**Exercise goal**
Every line below that contains the word "have" must be copied.

Data section START

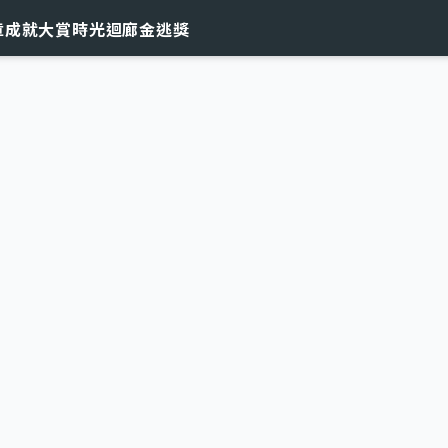
章
成就大賞
時光迴廊
金逃獎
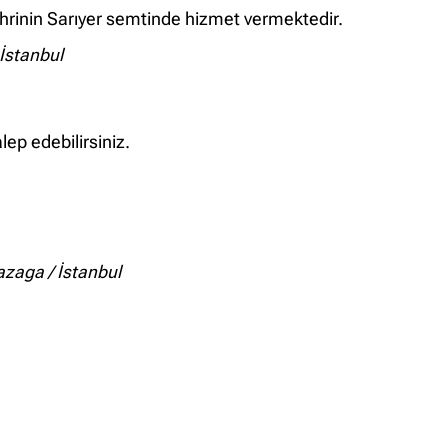
ehrinin Sarıyer semtinde hizmet vermektedir.
İstanbul
lep edebilirsiniz.
zaga / İstanbul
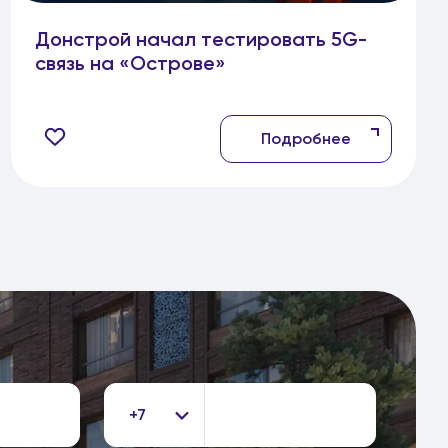
Донстрой начал тестировать 5G-
связь на «Острове»
Подробнее
+7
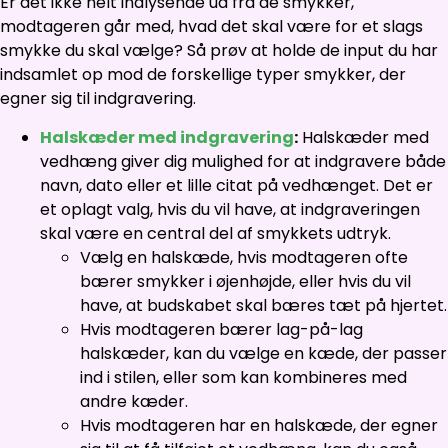
Er det ikke helt indlysende ud fra de smykker,
modtageren går med, hvad det skal være for et slags
smykke du skal vælge? Så prøv at holde de input du har
indsamlet op mod de forskellige typer smykker, der
egner sig til indgravering.
Halskæder med indgravering
:
Halskæder med
vedhæng giver dig mulighed for at indgravere både
navn, dato eller et lille citat på vedhænget. Det er
et oplagt valg, hvis du vil have, at indgraveringen
skal være en central del af smykkets udtryk.
Vælg en halskæde, hvis modtageren ofte
bærer smykker i øjenhøjde, eller hvis du vil
have, at budskabet skal bæres tæt på hjertet.
Hvis modtageren bærer lag-på-lag
halskæder, kan du vælge en kæde, der passer
ind i stilen, eller som kan kombineres med
andre kæder.
Hvis modtageren har en halskæde, der egner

Data section END

**Completed exercise**
et oplagt valg, hvis du vil have, at indgraveringen
have, at budskabet skal bæres tæt på hjertet.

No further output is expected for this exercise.